Конечно же пленник согласился. Всё же лучше, чем на операционном столе висеть. Хозяин освободил его и усадил за большой стол, где вместо скатерти была пластина из прозрачного оргстекла, а под нею лежали газетные вырезки.
Скопидом притащил большой, закопчённый до черноты, электрический самовар и торжественно поставил его на стол. Следом за ним выставил две эмалированные кружки и жёлтый фарфоровый чайничек. Саня, пользуясь моментом, изучал его жилище и не стеснялся открывать рот.
— Так и живу, Степан Андреевич, скромненько. Да мне много-то и не надо. Кубик концентрата на три дня; а их у нас, так здорово делают, что если хранить в сухом месте, то они годами не портятся, — рассказывал Скопидом.
— Вижу, как вы исхудали, — соглашался гость.
— Скромность. Скромность и самодостаточность. С водой, разумеется, у меня совсем беда, но для вас сделаю исключение.

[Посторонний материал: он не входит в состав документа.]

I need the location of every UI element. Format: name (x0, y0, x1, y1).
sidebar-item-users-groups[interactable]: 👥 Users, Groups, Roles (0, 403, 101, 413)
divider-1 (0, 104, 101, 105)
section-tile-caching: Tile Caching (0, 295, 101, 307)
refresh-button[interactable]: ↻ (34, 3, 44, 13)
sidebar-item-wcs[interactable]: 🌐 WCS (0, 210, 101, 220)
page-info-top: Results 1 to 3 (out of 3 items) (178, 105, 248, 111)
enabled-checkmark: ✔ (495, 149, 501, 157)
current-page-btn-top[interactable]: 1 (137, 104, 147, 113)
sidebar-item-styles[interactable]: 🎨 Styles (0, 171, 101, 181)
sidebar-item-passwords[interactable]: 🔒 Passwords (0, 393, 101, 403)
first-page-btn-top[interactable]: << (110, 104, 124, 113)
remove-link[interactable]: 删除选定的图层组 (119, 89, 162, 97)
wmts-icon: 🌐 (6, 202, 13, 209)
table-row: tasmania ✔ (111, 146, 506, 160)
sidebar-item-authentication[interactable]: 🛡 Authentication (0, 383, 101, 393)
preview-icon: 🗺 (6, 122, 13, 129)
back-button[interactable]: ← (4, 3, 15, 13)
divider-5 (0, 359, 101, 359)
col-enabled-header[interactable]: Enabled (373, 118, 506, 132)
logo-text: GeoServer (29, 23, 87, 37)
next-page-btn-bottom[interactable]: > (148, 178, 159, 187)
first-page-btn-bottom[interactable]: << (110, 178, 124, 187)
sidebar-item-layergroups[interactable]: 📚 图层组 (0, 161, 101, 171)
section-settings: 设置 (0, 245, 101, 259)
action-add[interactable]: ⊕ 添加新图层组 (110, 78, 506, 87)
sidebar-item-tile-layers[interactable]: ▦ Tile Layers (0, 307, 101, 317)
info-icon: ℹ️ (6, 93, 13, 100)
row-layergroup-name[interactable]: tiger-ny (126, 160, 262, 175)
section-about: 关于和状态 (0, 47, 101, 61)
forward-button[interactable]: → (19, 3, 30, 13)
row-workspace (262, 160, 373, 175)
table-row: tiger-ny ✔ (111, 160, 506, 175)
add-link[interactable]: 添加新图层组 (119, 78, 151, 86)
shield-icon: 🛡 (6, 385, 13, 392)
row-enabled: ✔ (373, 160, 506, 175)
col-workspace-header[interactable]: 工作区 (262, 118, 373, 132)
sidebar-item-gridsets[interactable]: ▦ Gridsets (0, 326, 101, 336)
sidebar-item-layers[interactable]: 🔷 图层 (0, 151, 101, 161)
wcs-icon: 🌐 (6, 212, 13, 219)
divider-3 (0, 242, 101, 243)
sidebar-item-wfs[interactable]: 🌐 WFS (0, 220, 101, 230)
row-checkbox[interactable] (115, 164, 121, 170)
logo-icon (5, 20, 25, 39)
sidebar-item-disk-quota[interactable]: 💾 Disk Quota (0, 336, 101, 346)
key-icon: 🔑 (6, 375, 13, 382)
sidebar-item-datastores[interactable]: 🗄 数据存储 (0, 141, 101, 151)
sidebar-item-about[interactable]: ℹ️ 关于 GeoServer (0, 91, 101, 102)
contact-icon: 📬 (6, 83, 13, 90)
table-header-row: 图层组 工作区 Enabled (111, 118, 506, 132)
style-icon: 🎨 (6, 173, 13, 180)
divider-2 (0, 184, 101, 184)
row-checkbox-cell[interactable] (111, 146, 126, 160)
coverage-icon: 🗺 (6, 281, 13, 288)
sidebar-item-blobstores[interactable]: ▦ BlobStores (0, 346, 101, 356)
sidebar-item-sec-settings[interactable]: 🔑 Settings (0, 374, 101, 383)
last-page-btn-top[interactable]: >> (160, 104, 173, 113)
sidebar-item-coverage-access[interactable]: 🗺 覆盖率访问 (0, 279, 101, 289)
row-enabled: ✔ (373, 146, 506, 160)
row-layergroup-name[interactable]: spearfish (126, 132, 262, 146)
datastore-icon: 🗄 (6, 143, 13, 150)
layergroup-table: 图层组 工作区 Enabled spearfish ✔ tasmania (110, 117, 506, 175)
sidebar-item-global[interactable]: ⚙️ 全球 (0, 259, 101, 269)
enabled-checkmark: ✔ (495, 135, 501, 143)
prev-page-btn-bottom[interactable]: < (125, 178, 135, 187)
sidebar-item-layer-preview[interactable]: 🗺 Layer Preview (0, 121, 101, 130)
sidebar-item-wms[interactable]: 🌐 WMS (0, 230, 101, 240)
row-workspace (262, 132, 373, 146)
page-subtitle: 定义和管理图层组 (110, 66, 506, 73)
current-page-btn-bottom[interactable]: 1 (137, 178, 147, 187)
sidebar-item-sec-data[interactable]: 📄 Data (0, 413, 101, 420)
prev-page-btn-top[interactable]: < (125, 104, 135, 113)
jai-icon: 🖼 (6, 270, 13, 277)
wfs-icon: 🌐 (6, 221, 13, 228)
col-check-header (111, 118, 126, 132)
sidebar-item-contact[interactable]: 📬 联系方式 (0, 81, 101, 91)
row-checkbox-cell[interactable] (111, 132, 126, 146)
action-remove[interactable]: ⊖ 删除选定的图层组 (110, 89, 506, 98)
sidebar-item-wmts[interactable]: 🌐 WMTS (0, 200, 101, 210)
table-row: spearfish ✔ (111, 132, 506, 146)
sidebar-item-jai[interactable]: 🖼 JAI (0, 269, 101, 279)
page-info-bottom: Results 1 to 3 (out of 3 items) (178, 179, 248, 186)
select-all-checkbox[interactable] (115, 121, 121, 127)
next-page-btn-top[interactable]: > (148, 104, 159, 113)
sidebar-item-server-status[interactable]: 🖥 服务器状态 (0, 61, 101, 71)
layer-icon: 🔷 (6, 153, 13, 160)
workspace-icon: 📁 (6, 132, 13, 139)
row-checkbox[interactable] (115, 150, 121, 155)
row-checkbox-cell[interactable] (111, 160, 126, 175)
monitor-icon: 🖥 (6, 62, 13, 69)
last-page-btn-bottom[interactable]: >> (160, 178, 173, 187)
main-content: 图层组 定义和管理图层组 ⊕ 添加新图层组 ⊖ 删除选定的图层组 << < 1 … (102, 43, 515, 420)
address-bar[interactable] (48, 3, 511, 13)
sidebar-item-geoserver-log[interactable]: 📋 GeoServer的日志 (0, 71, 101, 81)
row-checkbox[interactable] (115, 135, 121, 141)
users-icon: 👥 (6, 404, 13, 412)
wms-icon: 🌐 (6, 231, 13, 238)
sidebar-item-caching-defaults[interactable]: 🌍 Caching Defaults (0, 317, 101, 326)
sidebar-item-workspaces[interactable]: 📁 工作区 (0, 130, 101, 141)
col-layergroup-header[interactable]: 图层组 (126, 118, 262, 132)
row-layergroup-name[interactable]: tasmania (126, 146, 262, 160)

Всё-таки гость...Э-м. А тот ящик, на который вы смотрите, это шарманка. Я её ещё не закончил. К октябрю, думаю...
— Вы делаете шарманки? — переспросил Саня.
— Не только, — с гордостью улыбнулся Скопидом. — Ещё музыкальные шкатулки и телеграфоны. Последние - моя особенная страсть и призвание.
— Шкатулки?
— Моя семья занималась изготовлением механических музыкальных инструментов более двухсот лет. Мои предки, по матери, переехали в Россию из Голландии ещё при Александре Третьем. Лухманы имели удовольствие работать во многих странах, но наши успехи и достижения всегда присваивали другие, а мы оставались в тени. И тогда мои предки решили попытать счастья в России.
— И это счастье загнало вас в подземелье, — с иронией произнёс Саня.
Тощий пожал плечами, проверил заварочный чайник и, обнаружив внутри плесень, удалился в соседнюю комнату. Там, судя по звукам льющейся воды, у него был санузел.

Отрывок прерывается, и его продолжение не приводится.